Joginder Tuteja from Rediff.com gave the film 4.5 stars out of 5 and stated, "Sooryavanshi isn't the kind of masala entertainment that many film-makers have tried to force feed the audience. It is pure big screen entertainment, something that truly works right through its near two and a half hour duration.
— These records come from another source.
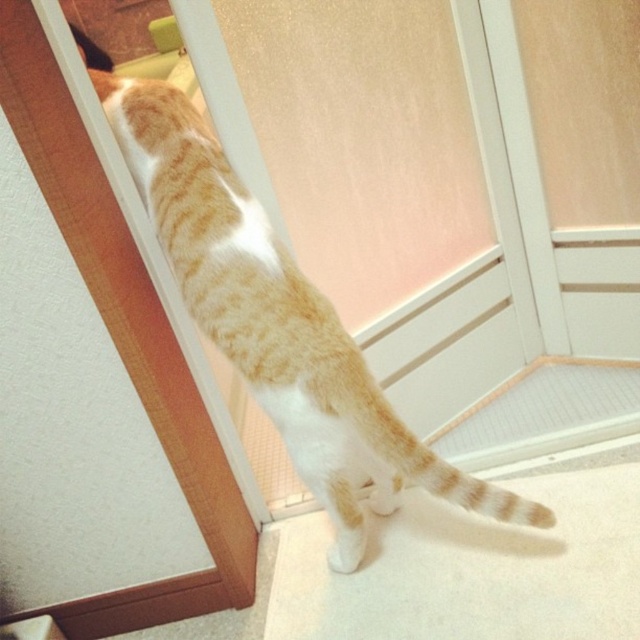 Is the position of orange tabby cat at center more distant than that of matte wood screen door at upper left?

Yes, it is behind matte wood screen door at upper left.

Consider the image. Does orange tabby cat at center have a greater height compared to matte wood screen door at upper left?

No, orange tabby cat at center is not taller than matte wood screen door at upper left.

Who is more distant from viewer, (225, 264) or (45, 113)?

The point (225, 264) is more distant.

What are the coordinates of `orange tabby cat at center` in the screenshot? It's located at (x=278, y=323). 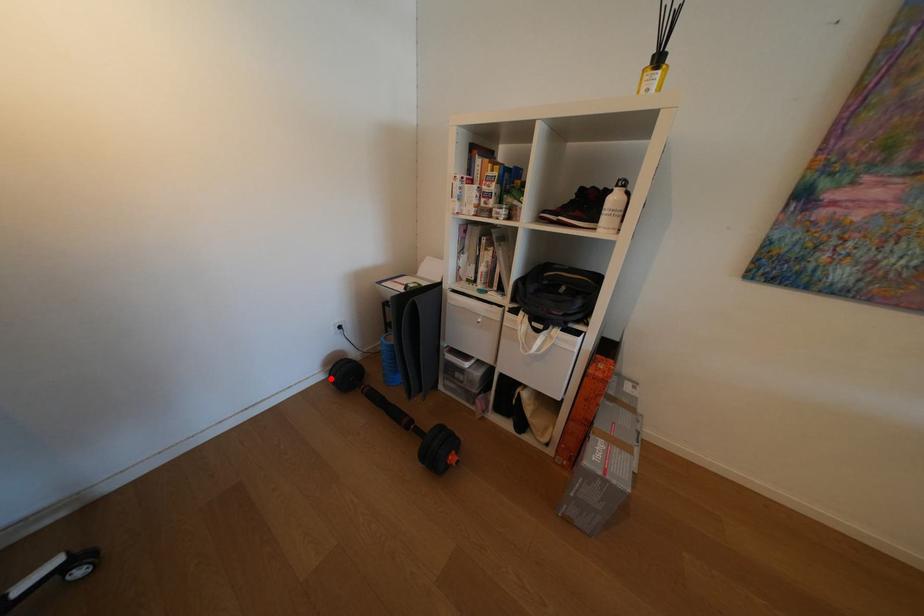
It's remarkable to notice how there is no dull moment in this two-and-a-half hour film, showing yet again that a long movie can work if made with conviction and loads of exciting sequences, just like Manmohan Desai used to do in his films with one highlight every 10 minutes." Deccan Herald gave a rating of 2.5/5 and said, "The best part of Sooryavanshi is when Simmba Bhalerao (Ranveer Singh) and Bajirao Singham (Ajay Devgn) join Veer Sooryavanshi (Akshay Kumar) in a high-octane clash against terrorists. The final 15-20 minutes is fun as the trio revels in slick action and whacky comedy."

Among international critics, Devika Girish of The New York Times criticised the film for uncritical jingoism and said "'Sooryavanshi' is weighed down by such endless, didactic soapboxing, while the rest of this erratic film devotes itself to juvenile jokes [...] and sultry songs that offer the film's female lead, Katrina Kaif, her only meaningful screen time."

According to Indian publication The Quint, Sooryavanshi "criminalises normal Muslim behaviour" and associates "things that a large number of Indian Muslims feel, say or do in their daily life" with terrorists. Washington Post columnist Rana Ayyub said that the movie stoked "Islamophobic tropes".

=== Box office ===
Sooryavanshi earned ₹26.29 crore at the domestic box office on its opening day. On the second day, the film collected ₹23.85 crore. On the third day, the film collected ₹26.94 crore, taking total weekend domestic collection to ₹77.08 crore.

As of 20 December 2021, the film grossed ₹233.33 crore in India and ₹61.58 crore overseas, for a worldwide gross collection of ₹294.91 crore. It emerged as the highest-grossing Hindi film of the year.

== Impact ==
Sooryavanshi was the first major release post COVID-19 pandemic era, which revived the exhibition sector for Hindi cinema. Earlier, few films including Akshay Kumar's other film Bell Bottom got limited release, though it did almost ₹30 crore, but unable to revive. Sooryavanshi proved to be the ice breaker for the box office business in Bollywood.

Rohit Shetty said after the success of the film:We fought for almost 19 months, where everyone told me my decision was wrong. Even till Thursday a lot of people were like, ‘He has gone mad, nobody is going to come to theatres.’ But there was a belief that they would come. We analysed a lot of things – the Ganesh Utsav, Navratri, how schools and malls started opening up, and how people started going back to work.When all of this was happening, I knew people would come to the theatres. Someone had to take the first step. I knew I had to take the risk and now I think it was worth taking. It was not just about me but the livelihood of all those connected to the theatrical business.

==Future==
Akshay Kumar and Jackie Shroff reprised their role as Sooryavanshi and Omar Hafeez in Singham Again. This crossover continues Rohit Shetty's interconnected Cop Universe, linking characters and storylines across his films.